[EXERCISE INPUT Boundary: Start]
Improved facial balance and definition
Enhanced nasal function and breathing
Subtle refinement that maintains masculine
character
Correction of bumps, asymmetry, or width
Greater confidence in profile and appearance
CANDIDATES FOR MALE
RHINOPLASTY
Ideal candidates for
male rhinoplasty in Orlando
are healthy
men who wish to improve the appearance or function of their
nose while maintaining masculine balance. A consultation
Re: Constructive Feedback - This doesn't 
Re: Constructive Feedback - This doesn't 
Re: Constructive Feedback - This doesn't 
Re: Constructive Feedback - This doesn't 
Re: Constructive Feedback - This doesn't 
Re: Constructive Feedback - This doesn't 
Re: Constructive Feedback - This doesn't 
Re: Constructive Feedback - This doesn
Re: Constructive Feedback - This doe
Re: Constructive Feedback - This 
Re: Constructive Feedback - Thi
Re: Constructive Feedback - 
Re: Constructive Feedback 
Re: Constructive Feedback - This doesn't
[EXERCISE INPUT Boundary: End]
[EXERCISE INPUT Boundary: Start]
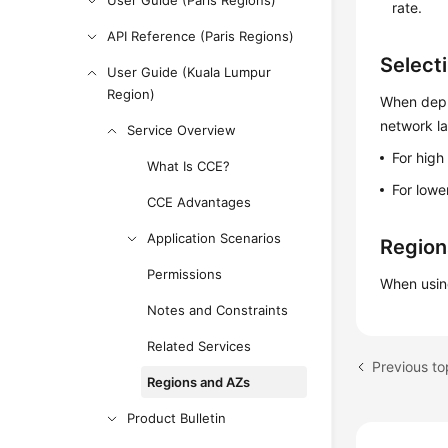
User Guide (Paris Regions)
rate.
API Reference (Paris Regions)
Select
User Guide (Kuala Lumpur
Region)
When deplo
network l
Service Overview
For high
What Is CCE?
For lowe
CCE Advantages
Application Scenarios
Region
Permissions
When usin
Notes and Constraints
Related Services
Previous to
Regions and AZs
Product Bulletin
[EXERCISE INPUT Boundary: End]
[EXERCISE INPUT Boundary: Start]
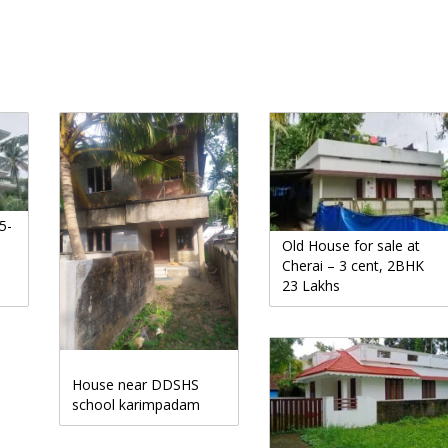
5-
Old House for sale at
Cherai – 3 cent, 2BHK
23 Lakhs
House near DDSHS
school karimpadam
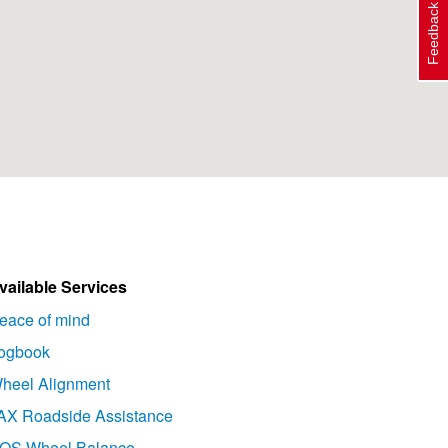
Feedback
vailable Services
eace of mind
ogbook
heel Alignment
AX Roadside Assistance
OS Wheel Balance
[EXERCISE INPUT Boundary: End]
EXERCISE BRIEF:
Of the lines above, quote exactly those from the one with "Old House for sale at" through the one with "OS Wheel Balance", ends included; pictures stay out.

SOLUTION TO THE EXERCISE:
Old House for sale at
Cherai – 3 cent, 2BHK
23 Lakhs
House near DDSHS
school karimpadam
Feedback
vailable Services
eace of mind
ogbook
heel Alignment
AX Roadside Assistance
OS Wheel Balance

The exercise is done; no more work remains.